GAINESVILLE, Fla. -- University of Florida head football coach Urban Meyer announced the hiring of Vance Bedford as cornerbacks’ coach Tuesday. Bedford comes to Gainesville after spending the 2007 season as the secondary coach at Michigan, where he had previously worked in the same capacity from 1995-98. Bedford has 15 years of collegiate coaching experience and spent six years coaching in the National Football League.

“I have worked with Vance at Colorado State when he was the defensive backs’ coach and could see that he had a bright future ahead of him at that point,” said Meyer. “He has coached at all levels, from high school to the NFL, and has a proven ability to work with and develop some of the top defensive backs in the nation. Vance will be a great addition to our coaching staff.”

“I am excited to be working with Coach Meyer again,” said Bedford. “We worked together at Colorado State under Coach Bruce and I’m eager to get to Gainesville and work with a championship program.”

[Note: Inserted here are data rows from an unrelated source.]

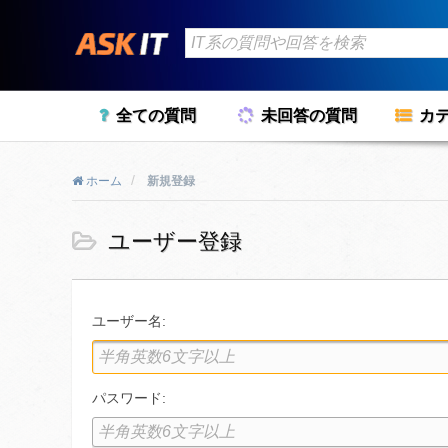
全ての質問
未回答の質問
カ
ホーム
新規登録
ユーザー登録
ユーザー名:
パスワード:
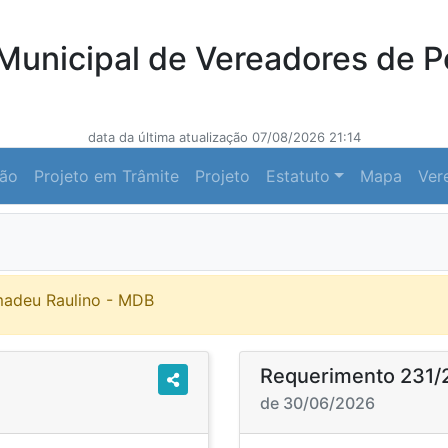
unicipal de Vereadores de P
data da última atualização 07/08/2026 21:14
ção
Projeto em Trâmite
Projeto
Estatuto
Mapa
Ver
madeu Raulino - MDB
Requerimento 231/
de 30/06/2026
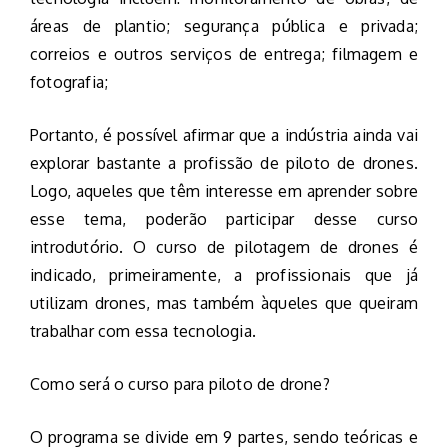
áreas de plantio; segurança pública e privada;
correios e outros serviços de entrega; filmagem e
fotografia;
Portanto, é possível afirmar que a indústria ainda vai
explorar bastante a profissão de piloto de drones.
Logo, aqueles que têm interesse em aprender sobre
esse tema, poderão participar desse curso
introdutório. O curso de pilotagem de drones é
indicado, primeiramente, a profissionais que já
utilizam drones, mas também àqueles que queiram
trabalhar com essa tecnologia.
Como será o curso para piloto de drone?
O programa se divide em 9 partes, sendo teóricas e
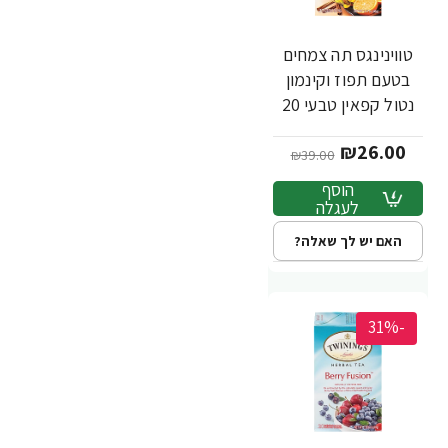
טווינינגס תה צמחים
בטעם תפוז וקינמון
נטול קפאין טבעי 20
שקיקי - מבית
₪26.00
Twinings
₪39.00
הוסף
לעגלה
האם יש לך שאלה?
-31%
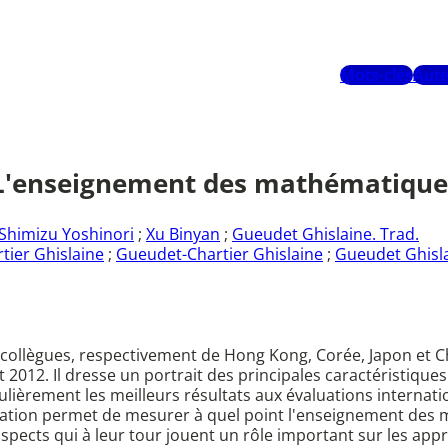
Mots-clés
Aute
'enseignement des mathématiques en
Shimizu Yoshinori
;
Xu Binyan
;
Gueudet Ghislaine. Trad.
tier Ghislaine
;
Gueudet-Chartier Ghislaine
;
Gueudet Ghisla
e collègues, respectivement de Hong Kong, Corée, Japon et Ch
et 2012. Il dresse un portrait des principales caractéristi
gulièrement les meilleurs résultats aux évaluations interna
tation permet de mesurer à quel point l'enseignement des
spects qui à leur tour jouent un rôle important sur les app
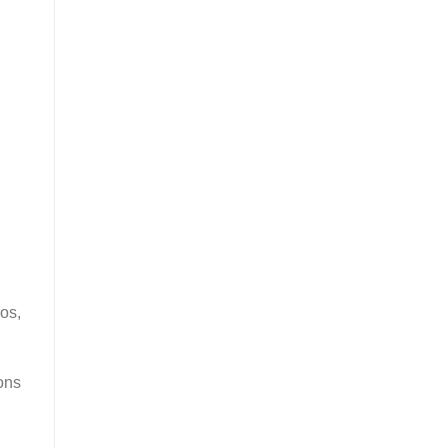
os,
ons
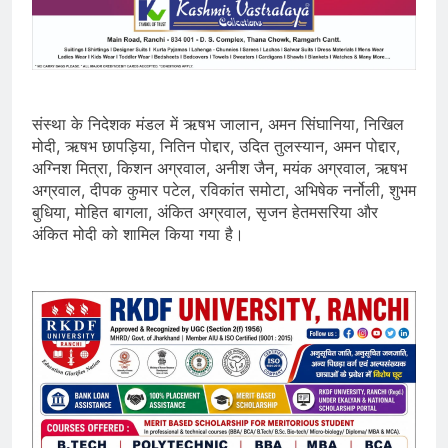
संस्था के निदेशक मंडल में ऋषभ जालान, अमन सिंघानिया, निखिल
मोदी, ऋषभ छापड़िया, नितिन पोद्दार, उदित तुलस्यान, अमन पोद्दार,
अग्निश मित्रा, किशन अग्रवाल, अनीश जैन, मयंक अग्रवाल, ऋषभ
अग्रवाल, दीपक कुमार पटेल, रविकांत समोटा, अभिषेक नर्नोली, शुभम
बुधिया, मोहित बागला, अंकित अग्रवाल, सृजन हेतमसरिया और
अंकित मोदी को शामिल किया गया है।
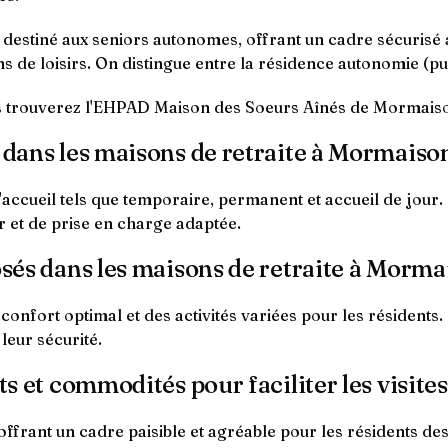
t destiné aux seniors autonomes, offrant un cadre sécurisé
s de loisirs. On distingue entre la résidence autonomie (pub
s trouverez l'EHPAD Maison des Soeurs Aînés de Mormais
l dans les maisons de retraite à Mormaiso
'accueil tels que temporaire, permanent et accueil de jour.
r et de prise en charge adaptée.
osés dans les maisons de retraite à Morma
confort optimal et des activités variées pour les résidents
leur sécurité.
ts et commodités pour faciliter les visites
frant un cadre paisible et agréable pour les résidents des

Prior to spending last season in Ann Arbor, Bedford was the defensive coordinator at Oklahoma State (2005-06). Prior to his appointment with the Cowboys, Bedford coached in the NFL with the Chicago Bears. He was the defensive backs’ coach for the Bears for those six seasons (1999-2004). Bedford was instrumental in the development of cornerback Jerry Azumah and R.W. McQuarters and safety Mike Green, as well as 2003 NFL Rookie of the Year Charles Tillman. Bedford’s secondary returned seven interceptions for touchdowns during a four-year stretch, equaling the team’s total from the previous nine seasons combined.

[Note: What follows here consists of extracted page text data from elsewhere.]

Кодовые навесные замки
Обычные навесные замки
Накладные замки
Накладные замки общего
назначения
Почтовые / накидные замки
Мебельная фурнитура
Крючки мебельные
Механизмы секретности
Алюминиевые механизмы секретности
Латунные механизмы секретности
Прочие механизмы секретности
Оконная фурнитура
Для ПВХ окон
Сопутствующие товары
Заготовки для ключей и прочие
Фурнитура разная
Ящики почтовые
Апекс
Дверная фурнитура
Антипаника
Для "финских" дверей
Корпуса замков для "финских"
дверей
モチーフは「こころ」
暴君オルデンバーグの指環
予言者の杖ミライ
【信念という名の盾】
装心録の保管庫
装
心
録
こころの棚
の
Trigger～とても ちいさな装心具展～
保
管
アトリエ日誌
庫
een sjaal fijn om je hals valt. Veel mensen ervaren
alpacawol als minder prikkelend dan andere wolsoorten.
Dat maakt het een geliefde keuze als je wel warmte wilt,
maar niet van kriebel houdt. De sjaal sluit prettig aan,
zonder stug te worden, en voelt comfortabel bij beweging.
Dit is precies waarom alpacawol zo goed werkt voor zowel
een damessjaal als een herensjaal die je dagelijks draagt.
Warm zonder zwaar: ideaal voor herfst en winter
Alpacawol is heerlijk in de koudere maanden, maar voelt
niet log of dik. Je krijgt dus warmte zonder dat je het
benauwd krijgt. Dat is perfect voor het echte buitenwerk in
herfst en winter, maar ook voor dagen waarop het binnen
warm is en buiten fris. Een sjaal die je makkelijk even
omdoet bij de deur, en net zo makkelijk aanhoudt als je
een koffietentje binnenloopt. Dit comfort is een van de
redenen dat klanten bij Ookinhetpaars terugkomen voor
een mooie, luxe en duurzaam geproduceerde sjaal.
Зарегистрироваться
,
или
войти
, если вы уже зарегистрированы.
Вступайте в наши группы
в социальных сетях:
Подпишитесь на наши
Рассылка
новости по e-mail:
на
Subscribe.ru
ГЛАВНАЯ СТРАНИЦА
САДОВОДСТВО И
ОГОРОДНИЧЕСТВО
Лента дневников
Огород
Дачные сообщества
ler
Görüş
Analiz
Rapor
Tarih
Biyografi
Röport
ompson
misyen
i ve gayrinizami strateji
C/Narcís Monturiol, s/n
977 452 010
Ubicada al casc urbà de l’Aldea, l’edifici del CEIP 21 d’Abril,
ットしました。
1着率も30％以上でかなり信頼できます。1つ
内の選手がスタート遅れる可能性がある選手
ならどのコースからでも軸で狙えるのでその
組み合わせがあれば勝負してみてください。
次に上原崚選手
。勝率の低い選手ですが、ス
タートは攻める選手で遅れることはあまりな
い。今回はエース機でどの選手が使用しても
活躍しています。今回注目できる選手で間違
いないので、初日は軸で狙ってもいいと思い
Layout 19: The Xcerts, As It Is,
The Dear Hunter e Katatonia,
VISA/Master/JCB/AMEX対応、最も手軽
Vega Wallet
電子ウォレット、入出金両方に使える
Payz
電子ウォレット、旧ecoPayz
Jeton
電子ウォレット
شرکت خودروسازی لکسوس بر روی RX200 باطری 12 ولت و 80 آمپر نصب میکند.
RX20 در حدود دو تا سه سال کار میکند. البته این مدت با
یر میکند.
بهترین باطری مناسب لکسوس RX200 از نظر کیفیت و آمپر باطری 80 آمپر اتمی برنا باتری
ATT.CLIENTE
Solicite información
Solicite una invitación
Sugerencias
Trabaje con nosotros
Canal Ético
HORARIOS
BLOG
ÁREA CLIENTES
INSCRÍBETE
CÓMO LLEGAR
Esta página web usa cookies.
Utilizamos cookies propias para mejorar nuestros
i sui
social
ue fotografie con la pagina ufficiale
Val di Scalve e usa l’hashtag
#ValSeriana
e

During his first stint with the U-M program, Bedford’s pass defenses were rated among the nation’s best. Michigan led the nation in pass defense in 1997 and ranked 20th in 1996. The Wolverines’ 1997 national championship secondary, led by Heisman Trophy winner Charles Woodson, set an NCAA record allowing just 8.8 yards per completion and finished fifth nationally by allowing just 133.8 passing yards per contest. His secondary in 1997 led the Big Ten and finished third nationally with 22 interceptions.

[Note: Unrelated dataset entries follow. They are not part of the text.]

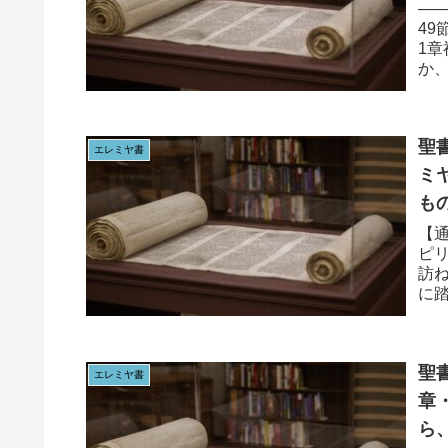
—
49
1
か
所は
聖書
エレミヤ書
ミヤ
も
【通
ピ
訪
に
ちよ
聖書
エレミヤ書
章
ら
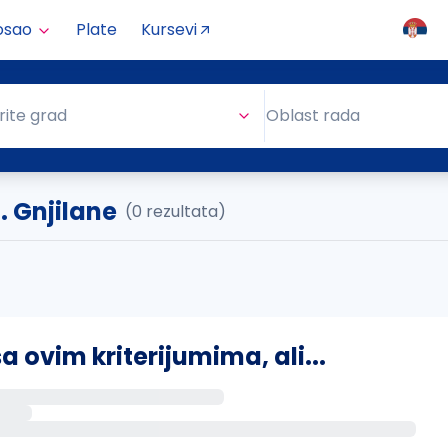
osao
Plate
Kursevi
Oblast rada
rite grad
Oblast rada
. Gnjilane
(0 rezultata)
ovim kriterijumima, ali...
s putem email-a kada se pojave novi poslovi.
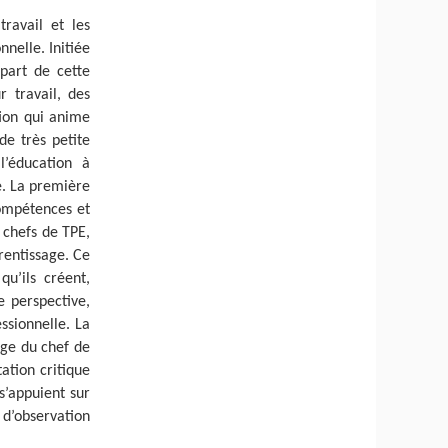
travail et les
nelle. Initiée
part de cette
 travail, des
tion qui anime
de très petite
l’éducation à
e. La première
compétences et
 chefs de TPE,
rentissage. Ce
qu’ils créent,
e perspective,
ssionnelle. La
age du chef de
ation critique
s’appuient sur
e d’observation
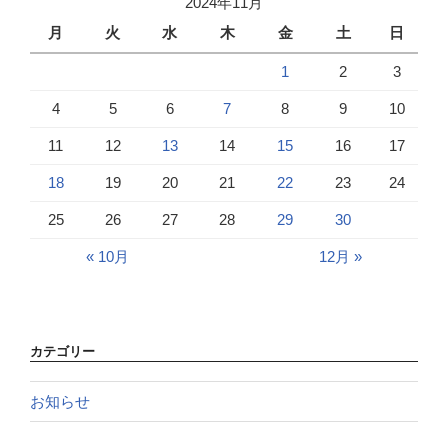
2024年11月
月
火
水
木
金
土
日
1
2
3
4
5
6
7
8
9
10
11
12
13
14
15
16
17
18
19
20
21
22
23
24
25
26
27
28
29
30
« 10月
12月 »
カテゴリー
お知らせ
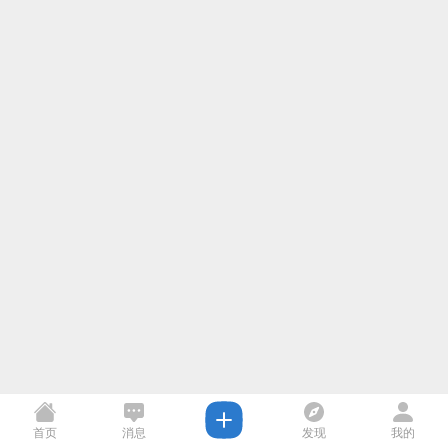
首页
消息
发现
我的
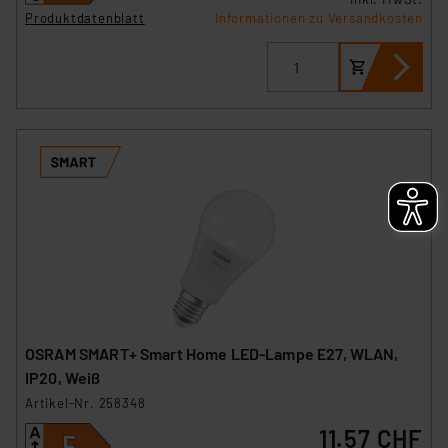
Produktdatenblatt
Informationen zu Versandkosten
OSRAM SMART+ Smart Home LED-Lampe E27, WLAN,
IP20, Weiß
Artikel-Nr. 258348
11.57 CHF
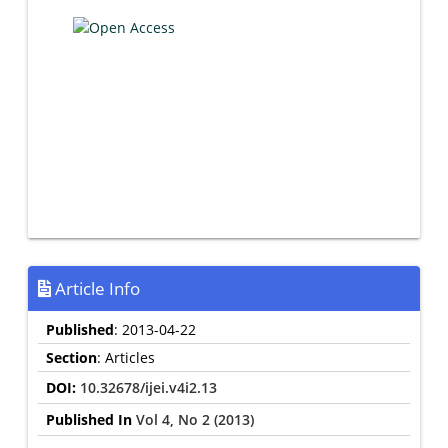
Article Info
Published
: 2013-04-22
Section
: Articles
DOI:
10.32678/ijei.v4i2.13
Published In
Vol 4, No 2 (2013)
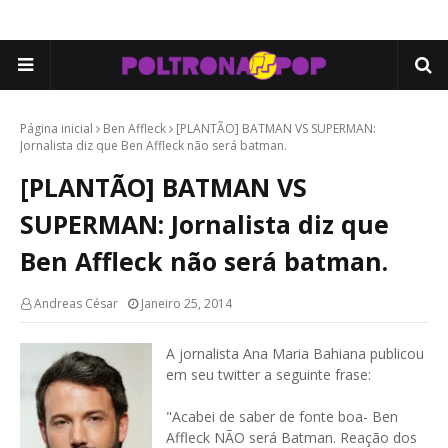
Página inicial
Ben Affleck
[PLANTÃO] BATMAN VS SUPERMAN:
Jornalista diz que Ben Affleck não será batman.
[PLANTÃO] BATMAN VS
SUPERMAN: Jornalista diz que
Ben Affleck não será batman.
Andreas César
Janeiro 25, 2014
A jornalista Ana Maria Bahiana publicou
em seu twitter a seguinte frase:
"Acabei de saber de fonte boa- Ben
Affleck NÃO será Batman. Reação dos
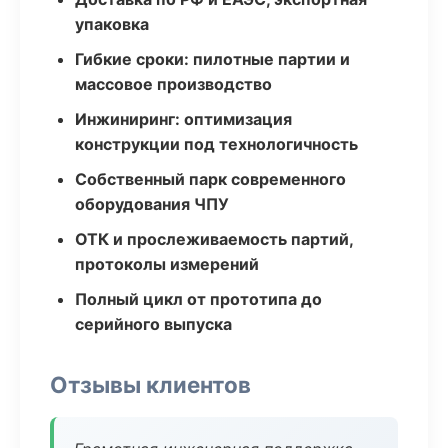
упаковка
Гибкие сроки: пилотные партии и
массовое производство
Инжиниринг: оптимизация
конструкции под технологичность
Собственный парк современного
оборудования ЧПУ
ОТК и прослеживаемость партий,
протоколы измерений
Полный цикл от прототипа до
серийного выпуска
Отзывы клиентов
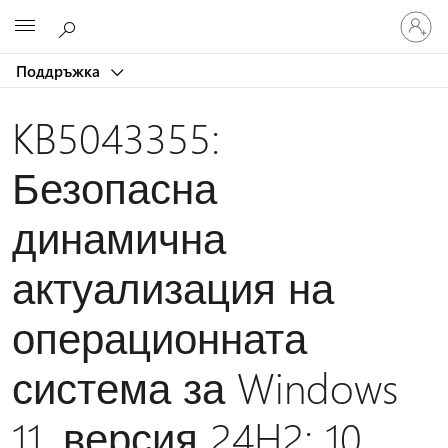
Влезте
Microsoft
във
вашия
Поддръжка
акаунт
KB5043355:
Безопасна
динамична
актуализация на
операционната
система за Windows
11, версия 24H2: 10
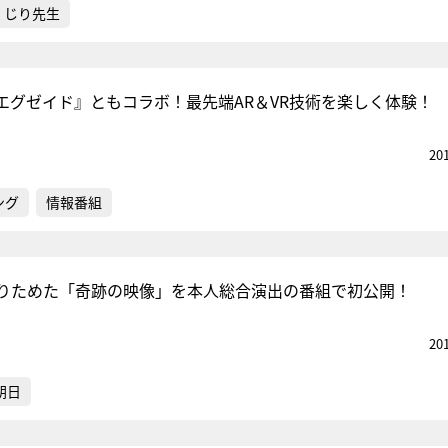
くじり先生
エグゼイド』ともコラボ！最先端AR＆VR技術を楽しく体験！
20
ング
情報番組
りためた「奇跡の映像」を本人総合演出の番組で初公開！
20
朝日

Bedford began his coaching career at Forest Brook High School in Houston, Texas, in 1985. He moved into the collegiate ranks at Navarro
(Texas) Junior College in 1986, before accepting a position at Colorado State in 1987. Bedford was the Rams’ defensive backs’ coach under Earle Bruce for five seasons (1987-92), including a trip to the 1991 Freedom Bowl. His 1990 secondary set a school record and led the nation with 25 interceptions. Bedford worked with Meyer and current UF recruiting coordinator and cornerbacks’ coach Chuck Heater while at Colorado State.

He spent two seasons as the defensive backs coach at Oklahoma State (1993-94) before joining the UM staff.

A native of Beaumont, Texas, Bedford was a four-year letterman and starter at cornerback for the University of Texas (1977-79, 1981). He set a then-Longhorn season record for pass breakups with 22 in 1981 and is currently fifth on UT’s career pass breakup list (47). A two-time All-Southwest Conference second team selection, Bedford played in the Cotton and Sun bowls twice during his career. He was selected captain of the 1981 team and earned Most Valuable Player honors in the 1982 Senior Bowl All-Star game.

Bedford was selected in the fifth round of the 1982 NFL Draft by the St. Louis Cardinals. He played one season with the Cardinals (1982) and a year with the USFL’s Oklahoma Outlaws (1984) before embarking on a coaching career.

Bedford is married to the former Margaret Bulloch.

---

With the completion of the coaching staff, Coach Urban Meyer also announced the following responsibilities for the 2008 coaching staff.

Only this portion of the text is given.